Thursday, September 30, 2021

If Looks Could Kill

Ever seen a picture of an intubation? Ever seen somebody intubated? It’s not the old oxygen tent, or the plastic face mask, or even the nose plugs strapped on your head. The tube is inserted deep down the throat. The patient is in an induced coma. It’s the only way to keep the patient calm enough to tolerate the tube 24/7.

Ever seen a picture of smallpox? I hadn’t, not until today. Oh, I must have sometime in 66 years. But I don’t remember it. I could find them on the internet, if I ever thought to look. You can find diagrams, cross-section drawings of intubations. You just have to look for them. Does that make any difference?

I knew adults crippled by poliomyelitis in childhood. They were my parents contemporaries. My parents grew up with many of the childhood diseases I was vaccinated against. We all got the polio vaccine as soon as it was available. I still think it’s the experience of that which made us accept vaccines. Thanks to vaccines, some of us think all of us are safe. Or that we were never in danger.

Is seeing believing? I’ve long quit thinking so. Believing is believing. My daughter is alive because of medicine. She has a puppy now, and calls the vet to be sure it’s safe to give the dog Benadryl when he’s stung by a bee, or more likely eats one. But she tells me she doesn’t trust doctors, because. Just because. Obviously she doesn’t quite mean it, because she’s fully vaccinated, takes medicine for a chronic condition, visits doctors regularly for the same reason. Does she see the results? Well, she’s not dead. But does she question the need for medicine? No, not really. She trusts; but she thinks it wise to say she doesn’t trust.

Believing is believing. That’s all there is to it. Pictures can be denied. Experiences can be reimagined, reinterpreted, just flat rejected. I’ve seen people do it. We believe, but we don’t call it belief; that’s because it’s trust. We trust, though we probably can’t name what it is we trust. We just do.
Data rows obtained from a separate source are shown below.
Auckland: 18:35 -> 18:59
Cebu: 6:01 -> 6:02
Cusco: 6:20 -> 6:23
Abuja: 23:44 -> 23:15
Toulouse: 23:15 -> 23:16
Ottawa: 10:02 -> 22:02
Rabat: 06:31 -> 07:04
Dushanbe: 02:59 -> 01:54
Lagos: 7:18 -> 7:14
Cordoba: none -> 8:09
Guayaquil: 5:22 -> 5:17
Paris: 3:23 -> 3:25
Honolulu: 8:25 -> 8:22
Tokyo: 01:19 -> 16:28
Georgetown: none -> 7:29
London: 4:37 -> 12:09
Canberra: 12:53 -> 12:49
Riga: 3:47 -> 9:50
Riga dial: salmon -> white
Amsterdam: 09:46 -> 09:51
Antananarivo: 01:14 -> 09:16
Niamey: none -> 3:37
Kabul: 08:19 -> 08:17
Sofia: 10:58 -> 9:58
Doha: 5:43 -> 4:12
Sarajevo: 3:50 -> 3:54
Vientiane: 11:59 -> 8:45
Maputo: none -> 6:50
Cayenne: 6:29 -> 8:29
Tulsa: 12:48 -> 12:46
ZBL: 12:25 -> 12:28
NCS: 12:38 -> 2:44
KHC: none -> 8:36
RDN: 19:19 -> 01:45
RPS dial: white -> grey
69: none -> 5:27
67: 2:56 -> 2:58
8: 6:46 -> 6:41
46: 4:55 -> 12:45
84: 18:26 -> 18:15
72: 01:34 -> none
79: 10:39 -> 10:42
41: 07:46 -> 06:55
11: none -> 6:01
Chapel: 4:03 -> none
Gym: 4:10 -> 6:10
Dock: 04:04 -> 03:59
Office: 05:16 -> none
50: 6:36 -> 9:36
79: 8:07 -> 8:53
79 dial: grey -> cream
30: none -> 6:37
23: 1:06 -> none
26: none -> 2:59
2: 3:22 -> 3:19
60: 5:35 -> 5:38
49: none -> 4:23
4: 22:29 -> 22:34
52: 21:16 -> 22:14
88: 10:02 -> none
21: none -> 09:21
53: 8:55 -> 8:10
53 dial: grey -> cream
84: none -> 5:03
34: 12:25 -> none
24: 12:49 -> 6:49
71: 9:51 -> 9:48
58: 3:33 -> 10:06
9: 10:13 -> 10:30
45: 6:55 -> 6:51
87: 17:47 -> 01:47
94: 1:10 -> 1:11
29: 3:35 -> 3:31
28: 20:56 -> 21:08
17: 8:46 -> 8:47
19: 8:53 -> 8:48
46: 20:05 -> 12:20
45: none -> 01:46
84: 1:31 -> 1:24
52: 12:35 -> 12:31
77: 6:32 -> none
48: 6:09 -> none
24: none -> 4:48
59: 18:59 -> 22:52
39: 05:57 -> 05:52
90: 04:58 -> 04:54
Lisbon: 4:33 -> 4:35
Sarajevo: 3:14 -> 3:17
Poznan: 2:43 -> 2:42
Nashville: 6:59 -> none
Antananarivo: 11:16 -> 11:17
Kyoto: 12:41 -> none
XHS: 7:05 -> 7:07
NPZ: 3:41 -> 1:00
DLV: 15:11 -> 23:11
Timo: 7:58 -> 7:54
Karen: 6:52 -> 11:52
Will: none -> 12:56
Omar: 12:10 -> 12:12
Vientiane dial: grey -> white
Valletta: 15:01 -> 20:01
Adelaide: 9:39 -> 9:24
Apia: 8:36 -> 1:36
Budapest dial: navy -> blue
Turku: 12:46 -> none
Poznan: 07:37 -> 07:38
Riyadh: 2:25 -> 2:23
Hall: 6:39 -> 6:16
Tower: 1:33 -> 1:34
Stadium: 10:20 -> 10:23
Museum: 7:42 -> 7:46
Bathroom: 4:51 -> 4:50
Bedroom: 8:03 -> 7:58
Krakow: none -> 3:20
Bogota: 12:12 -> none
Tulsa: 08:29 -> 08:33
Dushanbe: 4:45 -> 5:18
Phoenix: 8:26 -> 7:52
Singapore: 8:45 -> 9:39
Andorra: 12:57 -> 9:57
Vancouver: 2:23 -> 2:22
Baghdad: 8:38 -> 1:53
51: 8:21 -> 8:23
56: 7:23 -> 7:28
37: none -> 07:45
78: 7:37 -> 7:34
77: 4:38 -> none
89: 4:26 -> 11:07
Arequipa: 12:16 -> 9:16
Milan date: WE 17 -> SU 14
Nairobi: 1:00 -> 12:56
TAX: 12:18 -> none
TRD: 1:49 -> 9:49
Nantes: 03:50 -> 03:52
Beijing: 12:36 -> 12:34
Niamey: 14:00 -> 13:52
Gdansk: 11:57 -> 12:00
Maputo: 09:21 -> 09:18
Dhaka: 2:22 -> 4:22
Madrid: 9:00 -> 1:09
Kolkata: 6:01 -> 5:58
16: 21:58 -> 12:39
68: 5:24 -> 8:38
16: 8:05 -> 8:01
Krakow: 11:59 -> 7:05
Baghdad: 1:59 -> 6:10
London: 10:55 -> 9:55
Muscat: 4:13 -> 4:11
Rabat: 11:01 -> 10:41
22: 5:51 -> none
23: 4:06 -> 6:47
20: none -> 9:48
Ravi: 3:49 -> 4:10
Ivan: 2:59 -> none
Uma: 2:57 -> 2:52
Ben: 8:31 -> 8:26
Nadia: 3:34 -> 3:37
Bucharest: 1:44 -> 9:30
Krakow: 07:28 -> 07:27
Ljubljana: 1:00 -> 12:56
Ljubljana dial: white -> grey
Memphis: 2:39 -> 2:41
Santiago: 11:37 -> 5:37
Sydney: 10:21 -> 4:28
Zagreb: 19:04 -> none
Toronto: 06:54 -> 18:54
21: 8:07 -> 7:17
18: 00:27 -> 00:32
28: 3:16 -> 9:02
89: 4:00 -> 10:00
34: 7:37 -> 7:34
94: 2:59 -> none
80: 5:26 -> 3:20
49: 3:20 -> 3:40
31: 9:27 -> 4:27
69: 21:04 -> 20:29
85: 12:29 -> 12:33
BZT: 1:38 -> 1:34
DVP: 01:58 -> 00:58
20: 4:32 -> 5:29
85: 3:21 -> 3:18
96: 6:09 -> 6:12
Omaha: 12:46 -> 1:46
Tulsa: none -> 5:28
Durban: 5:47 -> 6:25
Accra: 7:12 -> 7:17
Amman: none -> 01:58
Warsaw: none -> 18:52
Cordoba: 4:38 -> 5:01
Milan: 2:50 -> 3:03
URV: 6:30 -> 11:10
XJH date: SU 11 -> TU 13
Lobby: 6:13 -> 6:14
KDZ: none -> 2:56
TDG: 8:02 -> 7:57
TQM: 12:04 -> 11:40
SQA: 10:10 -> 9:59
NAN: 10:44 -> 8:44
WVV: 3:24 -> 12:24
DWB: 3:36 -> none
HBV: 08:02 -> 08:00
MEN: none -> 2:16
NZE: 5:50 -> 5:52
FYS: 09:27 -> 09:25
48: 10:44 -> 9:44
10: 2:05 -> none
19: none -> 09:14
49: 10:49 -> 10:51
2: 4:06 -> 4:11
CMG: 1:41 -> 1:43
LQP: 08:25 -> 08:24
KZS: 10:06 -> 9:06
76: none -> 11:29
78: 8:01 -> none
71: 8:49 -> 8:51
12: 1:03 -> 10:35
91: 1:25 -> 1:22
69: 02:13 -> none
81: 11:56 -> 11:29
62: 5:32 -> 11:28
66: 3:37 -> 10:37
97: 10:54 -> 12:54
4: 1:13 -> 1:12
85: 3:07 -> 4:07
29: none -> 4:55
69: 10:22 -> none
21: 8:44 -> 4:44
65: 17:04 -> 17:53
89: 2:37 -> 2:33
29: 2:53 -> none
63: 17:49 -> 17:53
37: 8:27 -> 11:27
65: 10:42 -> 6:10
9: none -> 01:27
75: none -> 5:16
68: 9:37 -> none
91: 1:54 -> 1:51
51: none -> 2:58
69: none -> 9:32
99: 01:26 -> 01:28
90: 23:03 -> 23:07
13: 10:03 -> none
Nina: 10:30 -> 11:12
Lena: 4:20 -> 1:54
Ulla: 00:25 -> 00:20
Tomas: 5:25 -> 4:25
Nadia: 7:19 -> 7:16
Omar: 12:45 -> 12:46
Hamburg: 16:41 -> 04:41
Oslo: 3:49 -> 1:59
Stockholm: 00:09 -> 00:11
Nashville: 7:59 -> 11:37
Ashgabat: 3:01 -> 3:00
Can we change our trust easily? No. Often that’s the problem: what we trust, is not trustworthy. But we don’t even know we trust it. We don’t know what’s wrong. We’re just sure the problem is not us, not what we trust. That means the problem has to be something else. So would a picture change our beliefs? Not likely.

If it would, the pictures already on the internet would have certainly changed more hearts and minds.

Setting all that aside, the resistance to the Covid vaccine has nothing to do with vaccines.
There’s a lot of that going around. Although it’s not as strongly held a belief as some might think.

1 comment:

  1. I never knew what advanced syphilis looked like till I went online and saw photos, it was pretty horrific but that didn't do a lot to slow its spread. The anti-vaccine mania is a consciously created one, created by the Trump regime and Republican-fascists who sought and seek political gain from it. There's no mystery.

    I suspect there is a virus in the future which will make this one look like a bad couple of days by comparison, then all of the old assumptions will have to be thrown out pretty fast.